There are lots of recipes for memoization in py2.x if you look around a bit.
Did I make any sense at all?
In my recent project I have the problem, that some values are often misinterpreted. For instance I calculate a wave as a sum of two waves (for which I need two amplitudes and two phase shifts), and then sample it at 4 points. I pass these tuples of four values to different functions, but sometimes I made the mistake to pass wave parameters instead of sample points.
These errors are hard to find, because all the calculations work without any error, but the values are totally meaningless in this context and so the results are just wrong.
What I want now is some kind of semantic type. I want to state that the one function returns sample points and the other function awaits sample points, and that I can do nothing that would conflict this declarations without immediately getting an error.
Is there any way to do this in python?
I would recommend implementing specific data types to be able to distinguish between different kind of information with the same structure.
You can simply subclass list for example and then do some type checking at runtime within your functions:
class WaveParameter(list):
pass
class Point(list):
pass
# you can use them just like lists
point = Point([1, 2, 3, 4])
wp = WaveParameter([5, 6])
# of course all methods from list are inherited
wp.append(7)
wp.append(8)
# let's check them
print(point)
print(wp)
# type checking examples
print isinstance(point, Point)
print isinstance(wp, Point)
print isinstance(point, WaveParameter)
print isinstance(wp, WaveParameter)
So you can include this kind of type checking in your functions, to make sure the correct kind of data was passed to it:
def example_function_with_waveparameter(data):
if not isinstance(data, WaveParameter):
log.error("received wrong parameter type (%s instead WaveParameter)" %
type(data))
# and then do the stuff
or simply assert:
def example_function_with_waveparameter(data):
assert(isinstance(data, WaveParameter))
Pyhon's notion of a "semantic type" is called a class, but as mentioned, Python is dynamically typed so even using custom classes instead of tuples you won't get any compile-time error - at best you'll get runtime errors if your classes are designed in such a way that trying to use one instead of the other will fail.
Now classes are not just about data, they are about behaviour too, so if you have functions that do waveform-specific computations these functions would probably become methods of the Waveform class, and idem for the Point part, and this might be enough to avoid logical errors like passing a "waveform" tuple to a function expecting a "point" tuple.

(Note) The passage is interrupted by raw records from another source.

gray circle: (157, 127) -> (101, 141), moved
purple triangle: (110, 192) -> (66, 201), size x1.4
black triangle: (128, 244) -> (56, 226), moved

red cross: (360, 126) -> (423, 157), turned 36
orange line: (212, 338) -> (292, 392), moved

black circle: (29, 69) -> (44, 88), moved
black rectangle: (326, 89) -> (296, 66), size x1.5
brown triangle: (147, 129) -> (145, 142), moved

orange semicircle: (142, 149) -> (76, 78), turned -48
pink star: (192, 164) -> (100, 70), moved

To make a long story short: if you want a statically typed functional language, Python is not the right tool (Haskell might be a better choice). If you really want / have to use Python, try using classes and methods instead of tuples and functions, it still won't detect type errors at compile-time but chances are you'll have less type errors AND that these type errors will be detected at runtime instead of producing wrong results.